Mashable: Just closed a $17 million financing round led by Time Warner Investments. Mashable says it will hire 100 new employees and is expanding into video. The Time Warner connection is particularly interesting because there was a widespread rumor in 2012 that Mashable was going to be acquired by CNN. Whether this investment is a stalking horse for a full acquisition remains to be seen. Mashable told the Wall Street Journal that its revenue in the past year grew by 45 percent.
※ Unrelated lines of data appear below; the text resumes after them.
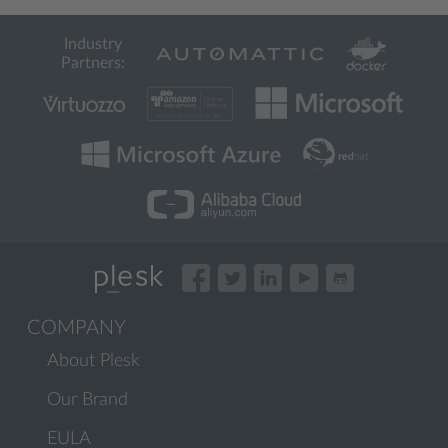
Industry
Partners:
COMPANY
About Plesk
Our Brand
EULA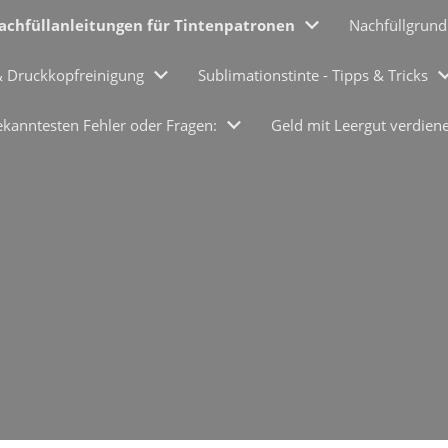
achfüllanleitungen für Tintenpatronen
Nachfüllgrund
& Druckkopfreinigung
Sublimationstinte - Tipps & Tricks
ekanntesten Fehler oder Fragen:
Geld mit Leergut verdien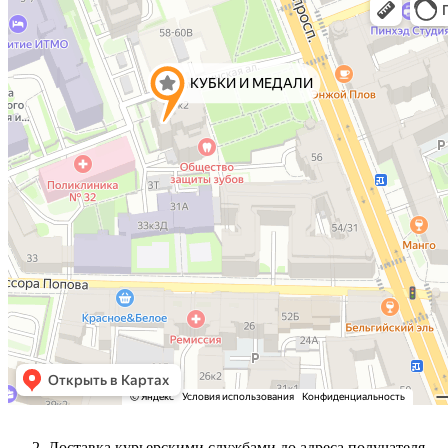
Доставка курьерскими службами до адреса получателя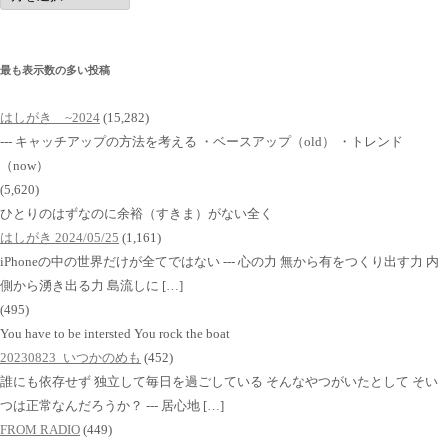
イ
ブ
最も表示数の多い投稿
はしがき ~2024
(15,282)
--- キャッチアップの方法を考える ・ベースアップ（old） ・トレンド
（now）
(5,620)
ひとりのはずなのに余裕（すきま）がない全く
はしがき 2024/05/25
(1,161)
iPhoneの中の世界だけが全てではない --- 心の力 無から有をつくり出す力 内
側から湧き出る力 島流しに […]
(495)
You have to be intersted You rock the boat
20230823_いつかのめも
(452)
誰にも依存せず 独立して毎日を過ごしている そんなやつがいたとして そい
つは正常なんだろうか？ --- 居心地 […]
FROM RADIO
(449)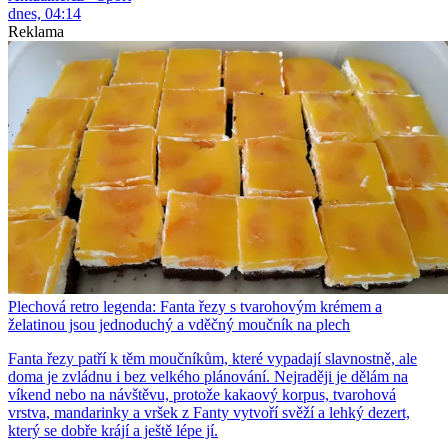
dnes, 04:14
Reklama
Plechová retro legenda: Fanta řezy s tvarohovým krémem a
želatinou jsou jednoduchý a vděčný moučník na plech
Fanta řezy patří k těm moučníkům, které vypadají slavnostně, ale
doma je zvládnu i bez velkého plánování. Nejraději je dělám na
víkend nebo na návštěvu, protože kakaový korpus, tvarohová
vrstva, mandarinky a vršek z Fanty vytvoří svěží a lehký dezert,
který se dobře krájí a ještě lépe jí.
Gawker: Although it isn’t an equity financing — since founder Nick Denton clearly wants to retain control — Gawker is in the process of raising $17 million in debt financing to pay for its planned expansion, including further investment in its Kinja discussion platform and mobile, as well as a new office planned for the Flatiron district in New York. Unlike most of its competitors, Gawker makes a substantial amount of revenue from affiliate links, which Denton says pulled in $10 million last year.
But can they scale?
As I tried to point out in a post late last year after the BuzzFeed and Vice financings were announced, there is still a rather large unanswered question about this influx of venture-capital funding into new media: Can these ventures scale to a point where they can justify all that investment? Both Vox and Business Insider make a point of talking about their content-management systems (which Vox calls Chorus and BI calls Viking) but having a CMS doesn’t necessarily make you a tech company.
When it comes to showing that they can scale to a size that would theoretically make them a competitor for existing major-media brands, only Vice has arguably achieved that, with a business that covers news on a global level, produces entertainment and drives a lot of advertising revenue, all based on a valuable millennial audience.
At the same time, however, advertising is also part of the problem. For the most part, these companies are still fundamentally identical to old-media companies in some crucial ways: for example, while they may have lower distribution costs because they are online, they still have to employ the most inefficient value-creation engines ever invented — namely, human beings. And their businesses are still driven primarily by advertising, which is going through almost as much upheaval and disruption as the media business itself. And the stakes have just gotten exponentially higher.